Por exemplo, as mulheres acumulam mais gordura corporal; suas placas de crescimento ósseo se fecham, impedindo que continuem crescendo em altura; elas desenvolvem seios, o que pode alterar o equilíbrio e os padrões de movimento; seus quadris se alargam, o que pode aumentar o risco de lesões; elas passam por flutuações hormonais ao longo do ciclo menstrual, que podem (ou não!) afetar o desempenho; além disso, podem perder tempo de treinamento durante a gravidez e enfrentar um risco maior de lesões ao retornar ao esporte após o parto.

Não há dúvidas de que todas essas mudanças ocorrem e que podem influenciar o desempenho esportivo. O que ainda não está claro é se, em conjunto, elas contribuem significativamente para a diferença de desempenho entre homens e mulheres no esporte. É um ponto a se considerar, mas, por enquanto, continua sendo uma questão em aberto.

6. A supressão dos níveis de testosterona masculina após a puberdade reduz apenas parcialmente a diferença de desempenho entre homens e mulheres.

Existem alguns estudos de caso e comparações que sustentam essa afirmação. Um estudo da Força Aérea dos EUA, publicado em 2023 na revista Military Medicine, acompanhou os resultados dos testes físicos de quase 400 militares transgênero por até quatro anos após o início da terapia hormonal. No caso das mulheres trans, o desempenho em alguns testes, como a corrida de 2,4 km, passou a corresponder à média feminina ao final do quarto ano de tratamento hormonal. No entanto, em outros testes, como flexões, ainda havia diferenças.

Veja, por exemplo, como os resultados das flexões evoluíram em mulheres trans ao longo de quatro anos de terapia hormonal. A faixa vermelha representa a variação dos resultados masculinos dentro de um desvio padrão da média; a faixa azul mostra a variação correspondente para as mulheres. Mesmo após quatro anos, os resultados ainda são superiores à média feminina.

Foto: Military Medicine.

Uma das razões para essa vantagem residual é que algumas mudanças que ocorrem na puberdade masculina são irreversíveis. Aqueles que passam pela puberdade masculina tendem, em média, a ser mais altos e ter pulmões maiores. Durante a terapia hormonal, há perda de massa muscular, mas ainda assim, eles retêm mais do que a média das mulheres. Além disso, há evidências do fenômeno da “memória muscular”, que facilita o ganho de massa muscular para aqueles que já a tiveram antes.

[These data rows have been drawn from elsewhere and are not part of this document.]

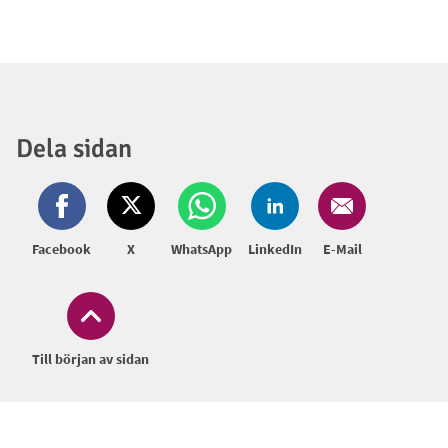
Dela sidan
Facebook
X
WhatsApp
LinkedIn
E-Mail
Till början av sidan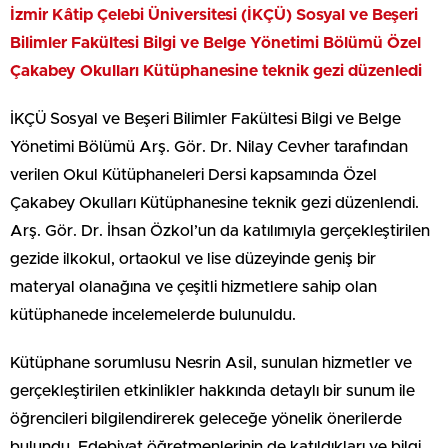
İzmir Kâtip Çelebi Üniversitesi (İKÇÜ) Sosyal ve Beşeri
Bilimler Fakültesi Bilgi ve Belge Yönetimi Bölümü Özel
Çakabey Okulları Kütüphanesine teknik gezi düzenledi
İKÇÜ Sosyal ve Beşeri Bilimler Fakültesi Bilgi ve Belge
Yönetimi Bölümü Arş. Gör. Dr. Nilay Cevher tarafından
verilen Okul Kütüphaneleri Dersi kapsamında Özel
Çakabey Okulları Kütüphanesine teknik gezi düzenlendi.
Arş. Gör. Dr. İhsan Özkol’un da katılımıyla gerçekleştirilen
gezide ilkokul, ortaokul ve lise düzeyinde geniş bir
materyal olanağına ve çeşitli hizmetlere sahip olan
kütüphanede incelemelerde bulunuldu.
Kütüphane sorumlusu Nesrin Asil, sunulan hizmetler ve
gerçekleştirilen etkinlikler hakkında detaylı bir sunum ile
öğrencileri bilgilendirerek geleceğe yönelik önerilerde
bulundu. Edebiyat öğretmenlerinin de katıldıkları ve bilgi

Vale ressaltar que a relevância dessas vantagens varia de esporte para esporte. Maior altura e massa muscular são fatores decisivos em esportes como basquete e rúgbi, mas podem ser menos impactantes em modalidades como a natação de longa distância.

7. A adição de testosterona melhora o desempenho feminino, mas não elimina a diferença entre homens e mulheres.

Essa afirmação é o oposto da anterior: homens trans apresentam melhora em diversos aspectos do desempenho esportivo após iniciarem a terapia hormonal, mas não atingem completamente a vantagem de 10% observada entre os sexos. Isso reforça a ideia de que a testosterona tem um papel importante no desempenho esportivo, mas que o *timing* também é essencial: sua maior influência ocorre durante a puberdade.

Essas são as sete conclusões que Joyner e seus coautores apresentam. Algumas são mais fundamentadas do que outras. No entanto, mesmo que todas sejam aceitas como verdadeiras, elas não determinam automaticamente quais devem ser as regras para a participação de atletas transgênero ou intersexo no esporte. Essa é uma questão que envolve um equilíbrio complexo entre justiça e inclusão. Talvez as diferenças entre homens e mulheres discutidas aqui sejam o fator mais relevante; talvez outros aspectos pesem mais na decisão. Não há respostas fáceis, mas qualquer solução precisa reconhecer que essas diferenças existem e são persistentes.

*Alex Hutchinson escreve sobre treinamento na Outside USA.